There’s more in the Mail

In Features this morning

Dawn Bennett and colleagues  wondered what bized students want so they asked 6000 of them.

Kylie Austin on widening HE participation – we need a national collaboration and not an institutional focus. It’s Contributing Editor Sally Kift’s selection this week for her series on what we need now in teaching and learning.

The cash before the storm. Garry Carnegie and James Guthrie on theNSW Auditor’s report on 2019 university financials.

Merlin Crossley on the long path to publication. Why it takes so long, why it is tough on young researchers and how it could be done a bit better.

Making the unethical illegal

The House of Reps passed the academic integrity bill on Friday

The legislation targets commercial providers of essay-writing services for students (CMM December 5 2019), which “undermines the integrity of Australia’s higher education system.”

There was a good deal of debate last year as to whether it is the best way of addressing the issue or whether over-assiduously applied the legislation could capture parents and friends helping a student struggling with an assignment. “We need a national conversation about where, exactly, the line is between cheating and feedback, collaboration and collusion,” Melissa Zaccagnini, and colleagues argue (CMM September 22 2019). 

The government and TEQSA have made it clear that commercial providers are the target but the debate will roll-on after the legislation is rolled-out.
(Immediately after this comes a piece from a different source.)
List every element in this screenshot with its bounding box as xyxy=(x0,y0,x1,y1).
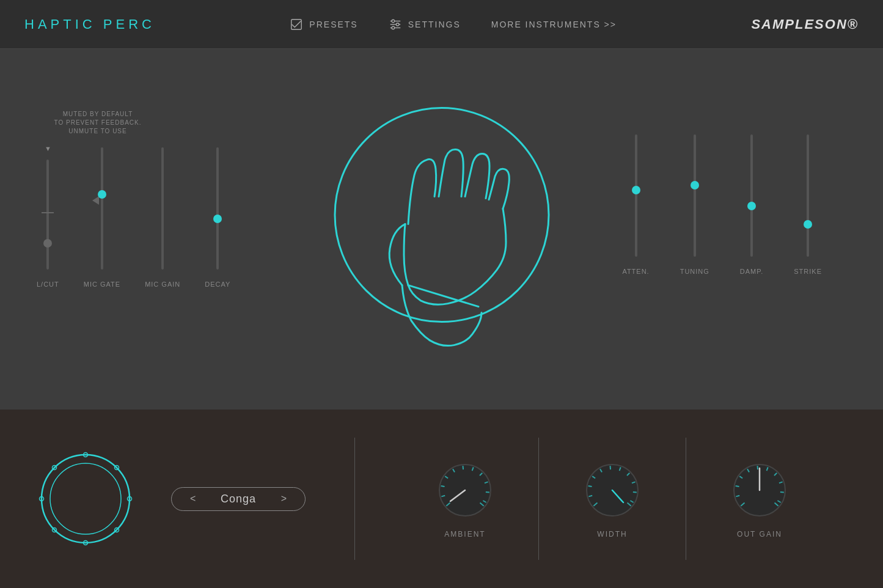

Labor,”is very concerned” about vulnerable students targeted by cheating services and wants universities to ensure students, “have somewhere to go for help”.

However, CMM understand the Opposition will support the bill.

Fahey out at Austrade

CEO Stephanie Fahey will leave the agency on July 10

Trade Minister Simon Birmingham announced her departure Friday. Tim Beresford, one of Dr Fahey’s two deputies, will act until a permanent appointment is made. Dr Fahey’s Twitter account was silent late Friday on what she will do next.

Capital outcome for internationals

On Friday the Prime Minister mentioned a pilot programme for international students to return to campus

Access terms and quarantine conditions would apply and while no institution was named he did say it could work in the ACT.

There were suggestions on the weekend 350 students could arrive, ahead of ten times that next year.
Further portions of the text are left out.